_What you are asked to do:_ Your response should match the records line for line.

_Stored data:_
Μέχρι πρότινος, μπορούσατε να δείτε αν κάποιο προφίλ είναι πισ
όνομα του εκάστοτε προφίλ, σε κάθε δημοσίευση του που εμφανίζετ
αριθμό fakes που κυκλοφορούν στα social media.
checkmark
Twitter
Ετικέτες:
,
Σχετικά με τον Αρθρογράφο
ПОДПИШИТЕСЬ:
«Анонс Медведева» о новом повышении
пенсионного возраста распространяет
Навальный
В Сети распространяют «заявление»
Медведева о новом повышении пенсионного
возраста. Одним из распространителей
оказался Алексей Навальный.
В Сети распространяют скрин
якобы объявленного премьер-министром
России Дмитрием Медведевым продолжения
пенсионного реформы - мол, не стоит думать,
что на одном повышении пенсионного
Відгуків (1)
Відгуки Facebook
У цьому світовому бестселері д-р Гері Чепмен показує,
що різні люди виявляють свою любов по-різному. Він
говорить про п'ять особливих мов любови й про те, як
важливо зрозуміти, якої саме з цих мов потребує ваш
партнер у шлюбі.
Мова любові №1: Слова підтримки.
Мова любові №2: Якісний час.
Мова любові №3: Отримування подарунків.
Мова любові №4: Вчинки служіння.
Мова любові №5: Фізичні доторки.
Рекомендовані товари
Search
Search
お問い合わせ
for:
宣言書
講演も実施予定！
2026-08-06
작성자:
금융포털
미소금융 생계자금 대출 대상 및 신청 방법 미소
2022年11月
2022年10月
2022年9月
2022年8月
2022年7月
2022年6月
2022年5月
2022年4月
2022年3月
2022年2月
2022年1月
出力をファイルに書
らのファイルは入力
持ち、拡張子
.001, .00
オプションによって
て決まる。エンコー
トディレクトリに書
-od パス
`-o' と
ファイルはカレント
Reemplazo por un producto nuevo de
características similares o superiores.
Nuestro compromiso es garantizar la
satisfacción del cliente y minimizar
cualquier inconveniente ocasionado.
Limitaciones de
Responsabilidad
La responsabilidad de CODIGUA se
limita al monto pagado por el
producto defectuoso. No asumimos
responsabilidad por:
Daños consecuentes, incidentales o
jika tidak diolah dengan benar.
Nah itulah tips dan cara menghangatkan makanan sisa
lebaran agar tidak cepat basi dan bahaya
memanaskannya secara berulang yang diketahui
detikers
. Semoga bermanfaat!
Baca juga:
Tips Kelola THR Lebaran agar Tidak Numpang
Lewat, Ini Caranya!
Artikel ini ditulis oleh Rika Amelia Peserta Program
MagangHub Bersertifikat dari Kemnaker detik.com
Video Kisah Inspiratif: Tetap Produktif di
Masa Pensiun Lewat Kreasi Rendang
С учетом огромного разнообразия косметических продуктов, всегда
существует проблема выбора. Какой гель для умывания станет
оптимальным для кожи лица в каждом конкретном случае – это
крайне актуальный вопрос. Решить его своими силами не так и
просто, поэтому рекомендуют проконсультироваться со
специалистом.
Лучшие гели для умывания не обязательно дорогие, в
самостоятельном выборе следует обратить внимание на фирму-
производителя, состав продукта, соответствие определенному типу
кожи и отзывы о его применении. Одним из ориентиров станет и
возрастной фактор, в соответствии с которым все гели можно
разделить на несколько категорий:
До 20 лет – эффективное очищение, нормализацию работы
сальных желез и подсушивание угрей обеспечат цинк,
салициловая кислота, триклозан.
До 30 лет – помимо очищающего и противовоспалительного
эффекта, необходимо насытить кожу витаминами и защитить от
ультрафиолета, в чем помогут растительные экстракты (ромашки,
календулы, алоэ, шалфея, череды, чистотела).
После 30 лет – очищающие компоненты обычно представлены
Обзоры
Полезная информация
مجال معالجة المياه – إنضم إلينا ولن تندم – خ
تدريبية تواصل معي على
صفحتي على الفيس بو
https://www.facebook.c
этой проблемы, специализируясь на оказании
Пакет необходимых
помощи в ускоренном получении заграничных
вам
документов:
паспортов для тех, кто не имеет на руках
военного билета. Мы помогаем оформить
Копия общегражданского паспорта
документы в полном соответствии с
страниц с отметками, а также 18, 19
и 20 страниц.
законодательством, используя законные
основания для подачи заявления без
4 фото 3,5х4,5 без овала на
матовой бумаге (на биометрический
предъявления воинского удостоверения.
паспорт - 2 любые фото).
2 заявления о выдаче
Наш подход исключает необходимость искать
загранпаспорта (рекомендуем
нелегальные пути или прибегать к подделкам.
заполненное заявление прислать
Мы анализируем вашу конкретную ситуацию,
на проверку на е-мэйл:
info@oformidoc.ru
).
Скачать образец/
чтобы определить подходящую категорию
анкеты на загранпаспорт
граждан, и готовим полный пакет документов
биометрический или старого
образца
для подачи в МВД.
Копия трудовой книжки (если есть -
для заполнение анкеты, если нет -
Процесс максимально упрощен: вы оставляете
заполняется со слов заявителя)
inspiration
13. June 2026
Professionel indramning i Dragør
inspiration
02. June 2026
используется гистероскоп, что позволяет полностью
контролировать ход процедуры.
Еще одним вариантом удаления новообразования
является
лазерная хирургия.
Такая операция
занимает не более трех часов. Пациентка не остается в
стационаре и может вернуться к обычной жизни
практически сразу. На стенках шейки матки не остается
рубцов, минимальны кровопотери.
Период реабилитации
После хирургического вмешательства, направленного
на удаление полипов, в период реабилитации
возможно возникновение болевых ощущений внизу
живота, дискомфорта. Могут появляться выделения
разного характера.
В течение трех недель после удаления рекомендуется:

_Solution:_
Μέχρι πρότινος, μπορούσατε να δείτε αν κάποιο προφίλ είναι πισ
όνομα του εκάστοτε προφίλ, σε κάθε δημοσίευση του που εμφανίζετ
αριθμό fakes που κυκλοφορούν στα social media.
checkmark
Twitter
Ετικέτες:
,
Σχετικά με τον Αρθρογράφο
ПОДПИШИТЕСЬ:
«Анонс Медведева» о новом повышении
пенсионного возраста распространяет
Навальный
В Сети распространяют «заявление»
Медведева о новом повышении пенсионного
возраста. Одним из распространителей
оказался Алексей Навальный.
В Сети распространяют скрин
якобы объявленного премьер-министром
России Дмитрием Медведевым продолжения
пенсионного реформы - мол, не стоит думать,
что на одном повышении пенсионного
Відгуків (1)
Відгуки Facebook
У цьому світовому бестселері д-р Гері Чепмен показує,
що різні люди виявляють свою любов по-різному. Він
говорить про п'ять особливих мов любови й про те, як
важливо зрозуміти, якої саме з цих мов потребує ваш
партнер у шлюбі.
Мова любові №1: Слова підтримки.
Мова любові №2: Якісний час.
Мова любові №3: Отримування подарунків.
Мова любові №4: Вчинки служіння.
Мова любові №5: Фізичні доторки.
Рекомендовані товари
Search
Search
お問い合わせ
for:
宣言書
講演も実施予定！
2026-08-06
작성자:
금융포털
미소금융 생계자금 대출 대상 및 신청 방법 미소
2022年11月
2022年10月
2022年9月
2022年8月
2022年7月
2022年6月
2022年5月
2022年4月
2022年3月
2022年2月
2022年1月
出力をファイルに書
らのファイルは入力
持ち、拡張子
.001, .00
オプションによって
て決まる。エンコー
トディレクトリに書
-od パス
`-o' と
ファイルはカレント
Reemplazo por un producto nuevo de
características similares o superiores.
Nuestro compromiso es garantizar la
satisfacción del cliente y minimizar
cualquier inconveniente ocasionado.
Limitaciones de
Responsabilidad
La responsabilidad de CODIGUA se
limita al monto pagado por el
producto defectuoso. No asumimos
responsabilidad por:
Daños consecuentes, incidentales o
jika tidak diolah dengan benar.
Nah itulah tips dan cara menghangatkan makanan sisa
lebaran agar tidak cepat basi dan bahaya
memanaskannya secara berulang yang diketahui
detikers
. Semoga bermanfaat!
Baca juga:
Tips Kelola THR Lebaran agar Tidak Numpang
Lewat, Ini Caranya!
Artikel ini ditulis oleh Rika Amelia Peserta Program
MagangHub Bersertifikat dari Kemnaker detik.com
Video Kisah Inspiratif: Tetap Produktif di
Masa Pensiun Lewat Kreasi Rendang
С учетом огромного разнообразия косметических продуктов, всегда
существует проблема выбора. Какой гель для умывания станет
оптимальным для кожи лица в каждом конкретном случае – это
крайне актуальный вопрос. Решить его своими силами не так и
просто, поэтому рекомендуют проконсультироваться со
специалистом.
Лучшие гели для умывания не обязательно дорогие, в
самостоятельном выборе следует обратить внимание на фирму-
производителя, состав продукта, соответствие определенному типу
кожи и отзывы о его применении. Одним из ориентиров станет и
возрастной фактор, в соответствии с которым все гели можно
разделить на несколько категорий:
До 20 лет – эффективное очищение, нормализацию работы
сальных желез и подсушивание угрей обеспечат цинк,
салициловая кислота, триклозан.
До 30 лет – помимо очищающего и противовоспалительного
эффекта, необходимо насытить кожу витаминами и защитить от
ультрафиолета, в чем помогут растительные экстракты (ромашки,
календулы, алоэ, шалфея, череды, чистотела).
После 30 лет – очищающие компоненты обычно представлены
Обзоры
Полезная информация
مجال معالجة المياه – إنضم إلينا ولن تندم – خ
تدريبية تواصل معي على
صفحتي على الفيس بو
https://www.facebook.c
этой проблемы, специализируясь на оказании
Пакет необходимых
помощи в ускоренном получении заграничных
вам
документов:
паспортов для тех, кто не имеет на руках
военного билета. Мы помогаем оформить
Копия общегражданского паспорта
документы в полном соответствии с
страниц с отметками, а также 18, 19
и 20 страниц.
законодательством, используя законные
основания для подачи заявления без
4 фото 3,5х4,5 без овала на
матовой бумаге (на биометрический
предъявления воинского удостоверения.
паспорт - 2 любые фото).
2 заявления о выдаче
Наш подход исключает необходимость искать
загранпаспорта (рекомендуем
нелегальные пути или прибегать к подделкам.
заполненное заявление прислать
Мы анализируем вашу конкретную ситуацию,
на проверку на е-мэйл:
info@oformidoc.ru
).
Скачать образец/
чтобы определить подходящую категорию
анкеты на загранпаспорт
граждан, и готовим полный пакет документов
биометрический или старого
образца
для подачи в МВД.
Копия трудовой книжки (если есть -
для заполнение анкеты, если нет -
Процесс максимально упрощен: вы оставляете
заполняется со слов заявителя)
inspiration
13. June 2026
Professionel indramning i Dragør
inspiration
02. June 2026
используется гистероскоп, что позволяет полностью
контролировать ход процедуры.
Еще одним вариантом удаления новообразования
является
лазерная хирургия.
Такая операция
занимает не более трех часов. Пациентка не остается в
стационаре и может вернуться к обычной жизни
практически сразу. На стенках шейки матки не остается
рубцов, минимальны кровопотери.
Период реабилитации
После хирургического вмешательства, направленного
на удаление полипов, в период реабилитации
возможно возникновение болевых ощущений внизу
живота, дискомфорта. Могут появляться выделения
разного характера.
В течение трех недель после удаления рекомендуется:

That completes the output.